# TASK DETAILS:
Find the line containing "sa nekim borilačkim" in the entries; transcribe it and all remaining lines through the end, exactly as they appear, but not the pictures.

# Stored records:
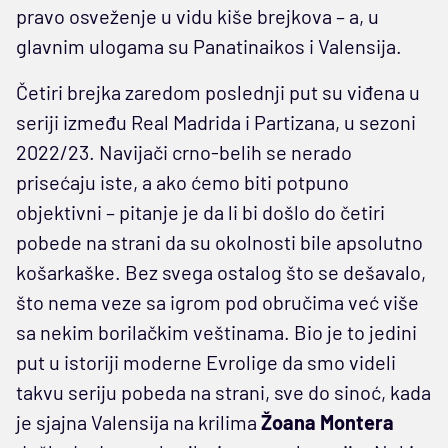
pravo osveženje u vidu kiše brejkova – a, u
glavnim ulogama su Panatinaikos i Valensija.
Četiri brejka zaredom poslednji put su viđena u
seriji između Real Madrida i Partizana, u sezoni
2022/23. Navijači crno-belih se nerado
prisećaju iste, a ako ćemo biti potpuno
objektivni – pitanje je da li bi došlo do četiri
pobede na strani da su okolnosti bile apsolutno
košarkaške. Bez svega ostalog što se dešavalo,
što nema veze sa igrom pod obručima već više
sa nekim borilačkim veštinama. Bio je to jedini
put u istoriji moderne Evrolige da smo videli
takvu seriju pobeda na strani, sve do sinoć, kada
je sjajna Valensija na krilima
Žoana Montera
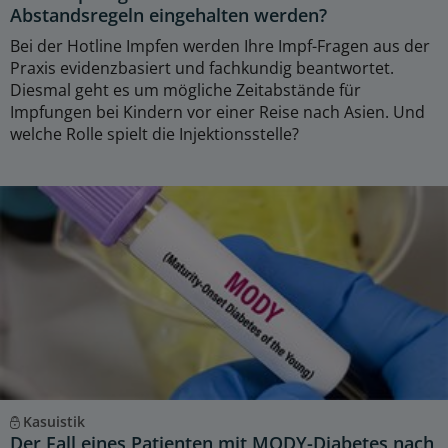
Abstandsregeln eingehalten werden?
Bei der Hotline Impfen werden Ihre Impf-Fragen aus der
Praxis evidenzbasiert und fachkundig beantwortet.
Diesmal geht es um mögliche Zeitabstände für
Impfungen bei Kindern vor einer Reise nach Asien. Und
welche Rolle spielt die Injektionsstelle?
Kasuistik
Der Fall eines Patienten mit MODY-Diabetes nach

# ANSWER TO THIS TASK:
sa nekim borilačkim veštinama. Bio je to jedini
put u istoriji moderne Evrolige da smo videli
takvu seriju pobeda na strani, sve do sinoć, kada
je sjajna Valensija na krilima
Žoana Montera
Abstandsregeln eingehalten werden?
Bei der Hotline Impfen werden Ihre Impf-Fragen aus der
Praxis evidenzbasiert und fachkundig beantwortet.
Diesmal geht es um mögliche Zeitabstände für
Impfungen bei Kindern vor einer Reise nach Asien. Und
welche Rolle spielt die Injektionsstelle?
Kasuistik
Der Fall eines Patienten mit MODY-Diabetes nach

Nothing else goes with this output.